[Collected data]
▬▬▬▬▬▬▬▬▬▬

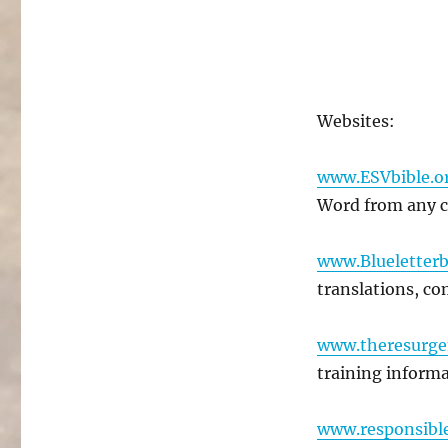
Websites:
www.ESVbible.o
Word from any 
www.Blueletterb
translations, com
www.theresurge
training informa
www.responsibl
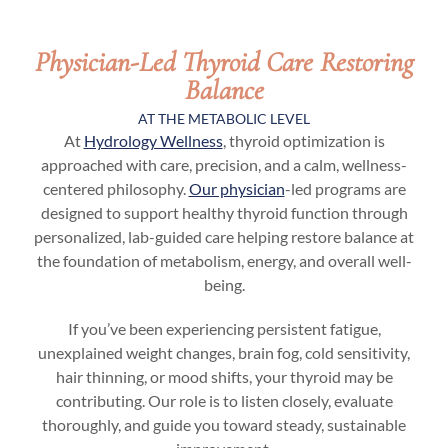
Physician-Led Thyroid Care Restoring
Balance
AT THE METABOLIC LEVEL
At
Hydrology Wellness
, thyroid optimization is
approached with care, precision, and a calm, wellness-
centered philosophy.
Our physician
-led programs are
designed to support healthy thyroid function through
personalized, lab-guided care helping restore balance at
the foundation of metabolism, energy, and overall well-
being.
If you’ve been experiencing persistent fatigue,
unexplained weight changes, brain fog, cold sensitivity,
hair thinning, or mood shifts, your thyroid may be
contributing. Our role is to listen closely, evaluate
thoroughly, and guide you toward steady, sustainable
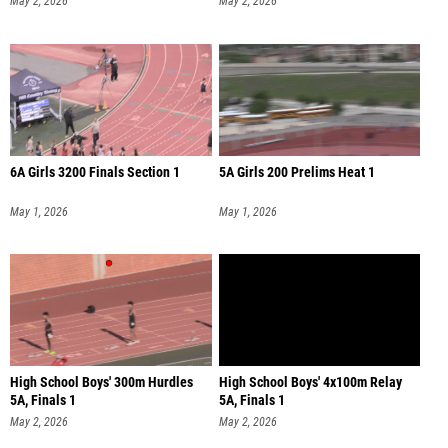
May 2, 2026
May 2, 2026
6A Girls 3200 Finals Section 1
5A Girls 200 Prelims Heat 1
May 1, 2026
May 1, 2026
High School Boys' 300m Hurdles
High School Boys' 4x100m Relay
5A, Finals 1
5A, Finals 1
May 2, 2026
May 2, 2026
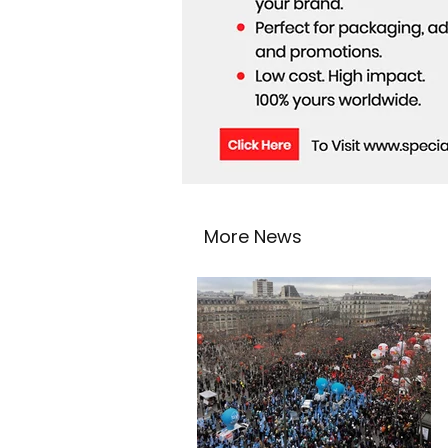
More News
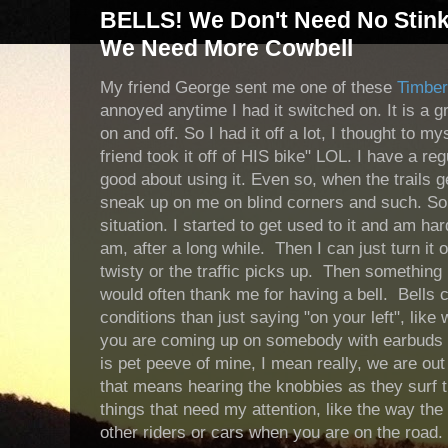
BELLS! We Don't Need No Stinkin
We Need More Cowbell
My friend George sent me one of these
Timber
annoyed anytime I had it switched on. It is a gre
on and off. So I had it off a lot, I thought to m
friend took it off of HIS bike" LOL. I have a re
good about using it. Even so, when the trails 
sneak up on me on blind corners and such. So I 
situation. I started to get used to it and am hard
am, after a long while. Then I can just turn it o
twisty or the traffic picks up. Then somethin
would often thank me for having a bell. Bells
conditions than just saying "on your left", like w
you are coming up on somebody with earbuds i
is pet peeve of mine, I mean really, we are ou
that means hearing the knobbies as they surf t
things that need my attention, like the way the
other riders or cars when you are on the road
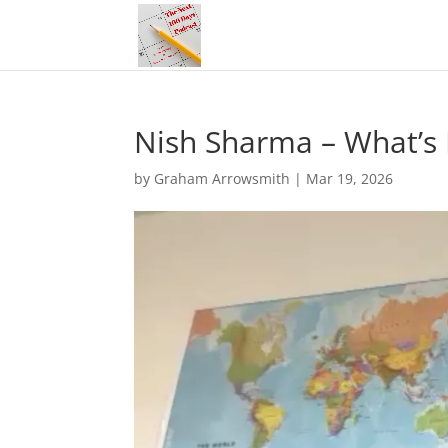
Nish Sharma – What’s I
by
Graham Arrowsmith
|
Mar 19, 2026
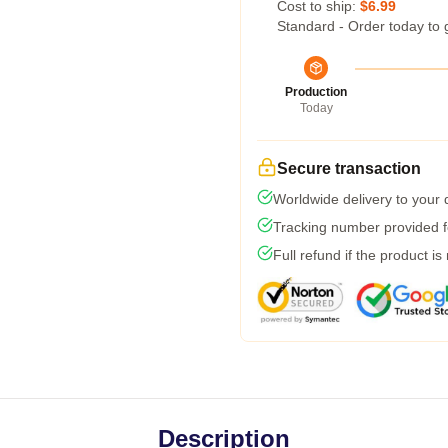
Cost to ship:
$6.99
Standard - Order today to 
Production
Today
Secure transaction
Worldwide delivery to your
Tracking number provided fo
Full refund if the product is
Description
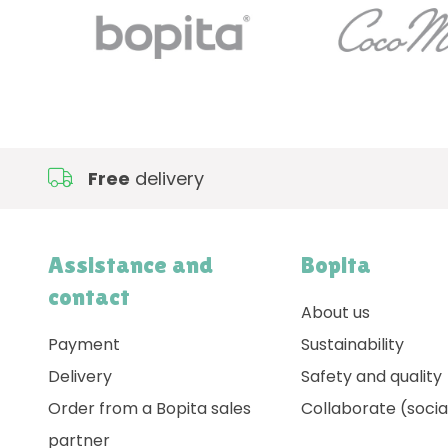
Free
delivery
Assistance and
Bopita
contact
About us
Payment
Sustainability
Delivery
Safety and quality
Order from a Bopita sales
Collaborate (socia
partner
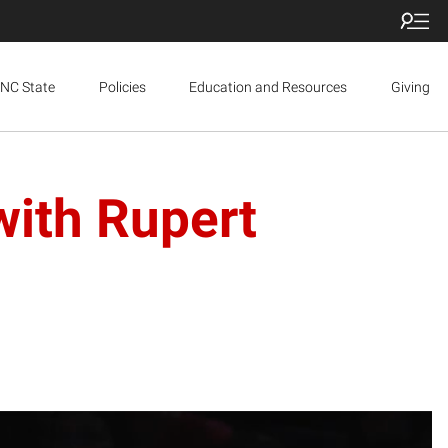
NC State
Policies
Education and Resources
Giving
with Rupert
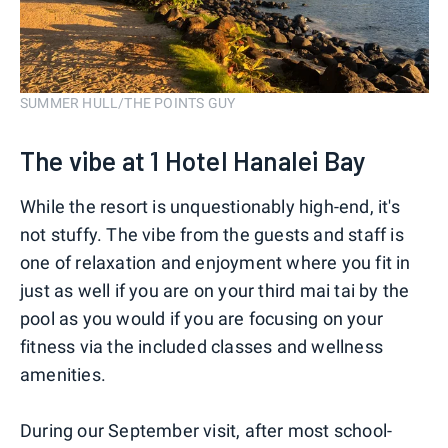
SUMMER HULL/THE POINTS GUY
The vibe at 1 Hotel Hanalei Bay
While the resort is unquestionably high-end, it's
not stuffy. The vibe from the guests and staff is
one of relaxation and enjoyment where you fit in
just as well if you are on your third mai tai by the
pool as you would if you are focusing on your
fitness via the included classes and wellness
amenities.
During our September visit, after most school-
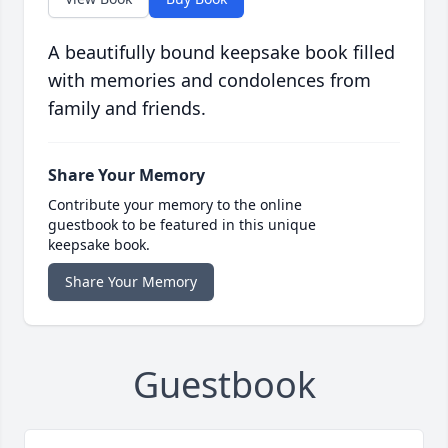
A beautifully bound keepsake book filled
with memories and condolences from
family and friends.
Share Your Memory
Contribute your memory to the online
guestbook to be featured in this unique
keepsake book.
Share Your Memory
Guestbook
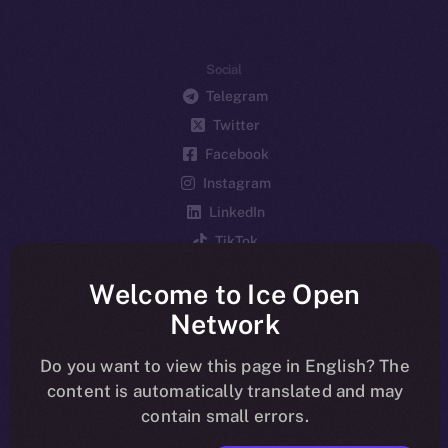
Social
Telegram
Twitter
Facebook
Instagram
LinkedIn
TikTok
YouTube
Welcome to Ice Open
Reddit
Network
Ecosystem
Startup Program
Do you want to view this page in English? The
content is automatically translated and may
Frostbyte
contain small errors.
Team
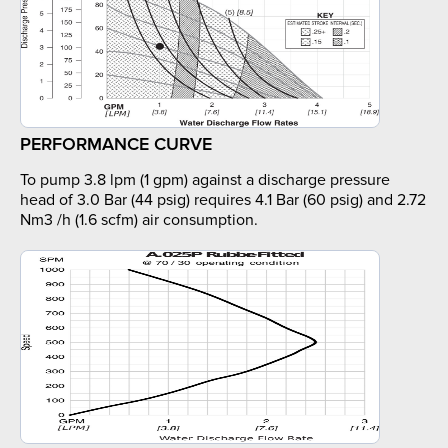
PERFORMANCE CURVE
To pump 3.8 lpm (1 gpm) against a discharge pressure
head of 3.0 Bar (44 psig) requires 4.1 Bar (60 psig) and 2.72
Nm3 /h (1.6 scfm) air consumption.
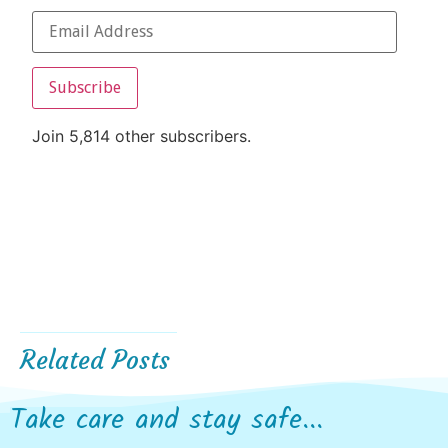
Subscribe
Join 5,814 other subscribers.
Related Posts
Take care and stay safe...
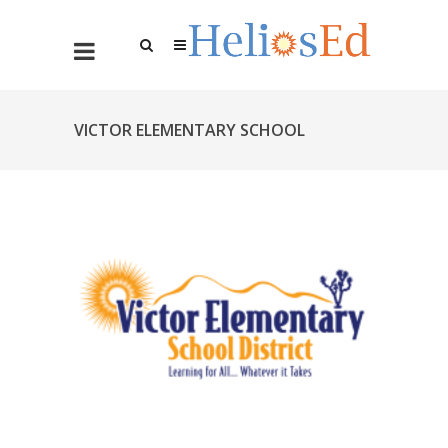
VICTOR ELEMENTARY SCHOOL
DISTRICT SIMPLIFIES PAYROLL
OPERATIONS WITH HELIOS ED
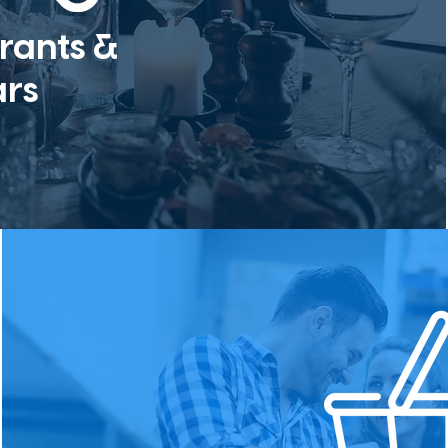
rants &
ars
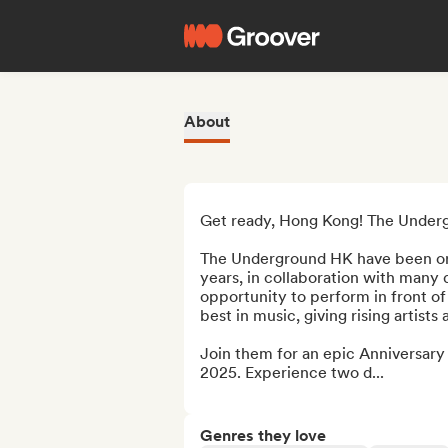
About
Get ready, Hong Kong! The Undergr
The Underground HK have been org
years, in collaboration with many 
opportunity to perform in front o
best in music, giving rising artist
Join them for an epic Anniversary F
2025. Experience two d...
Genres they love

▬▬▬▬▬▬▬▬▬▬

Task objective:
Write out the records above once more, word for word, with no pictures.

Exercise solution:
Websites:
www.ESVbible.o
Word from any 
www.Blueletterb
translations, com
www.theresurge
training informa
www.responsibl
Physician-Led Thyroid Care Restoring
Balance
AT THE METABOLIC LEVEL
At
Hydrology Wellness
, thyroid optimization is
approached with care, precision, and a calm, wellness-
centered philosophy.
Our physician
-led programs are
designed to support healthy thyroid function through
personalized, lab-guided care helping restore balance at
the foundation of metabolism, energy, and overall well-
being.
If you’ve been experiencing persistent fatigue,
unexplained weight changes, brain fog, cold sensitivity,
hair thinning, or mood shifts, your thyroid may be
contributing. Our role is to listen closely, evaluate
thoroughly, and guide you toward steady, sustainable
May 2, 2026
May 2, 2026
6A Girls 3200 Finals Section 1
5A Girls 200 Prelims Heat 1
May 1, 2026
May 1, 2026
High School Boys' 300m Hurdles
High School Boys' 4x100m Relay
5A, Finals 1
5A, Finals 1
May 2, 2026
May 2, 2026
More News
BELLS! We Don't Need No Stinkin
We Need More Cowbell
My friend George sent me one of these
Timber
annoyed anytime I had it switched on. It is a gre
on and off. So I had it off a lot, I thought to m
friend took it off of HIS bike" LOL. I have a re
good about using it. Even so, when the trails 
sneak up on me on blind corners and such. So I 
situation. I started to get used to it and am hard
am, after a long while. Then I can just turn it o
twisty or the traffic picks up. Then somethin
would often thank me for having a bell. Bells
conditions than just saying "on your left", like w
you are coming up on somebody with earbuds i
is pet peeve of mine, I mean really, we are ou
that means hearing the knobbies as they surf t
things that need my attention, like the way the
other riders or cars when you are on the road
Nish Sharma – What’s I
by
Graham Arrowsmith
|
Mar 19, 2026
Cost to ship:
$6.99
Standard - Order today to 
Production
Today
Secure transaction
Worldwide delivery to your
Tracking number provided fo
Full refund if the product is
Description
Free
delivery
Assistance and
Bopita
contact
About us
Payment
Sustainability
Delivery
Safety and quality
Order from a Bopita sales
Collaborate (socia
partner
NC State
Policies
Education and Resources
Giving
with Rupert
SUMMER HULL/THE POINTS GUY
The vibe at 1 Hotel Hanalei Bay
While the resort is unquestionably high-end, it's
not stuffy. The vibe from the guests and staff is
one of relaxation and enjoyment where you fit in
just as well if you are on your third mai tai by the
pool as you would if you are focusing on your
fitness via the included classes and wellness
amenities.
During our September visit, after most school-
A beautifully bound keepsake book filled
with memories and condolences from
family and friends.
Share Your Memory
Contribute your memory to the online
guestbook to be featured in this unique
keepsake book.
Share Your Memory
Guestbook
Social
Telegram
Twitter
Facebook
Instagram
LinkedIn
TikTok
YouTube
Welcome to Ice Open
Reddit
Network
Ecosystem
Startup Program
Do you want to view this page in English? The
content is automatically translated and may
Frostbyte
contain small errors.
Team
PERFORMANCE CURVE
To pump 3.8 lpm (1 gpm) against a discharge pressure
head of 3.0 Bar (44 psig) requires 4.1 Bar (60 psig) and 2.72
Nm3 /h (1.6 scfm) air consumption.
Subscribe
Join 5,814 other subscribers.
Related Posts
Take care and stay safe...
VICTOR ELEMENTARY SCHOOL
DISTRICT SIMPLIFIES PAYROLL
OPERATIONS WITH HELIOS ED
rants &
ars
About
Get ready, Hong Kong! The Undergr
The Underground HK have been org
years, in collaboration with many 
opportunity to perform in front o
best in music, giving rising artist
Join them for an epic Anniversary F
2025. Experience two d...
Genres they love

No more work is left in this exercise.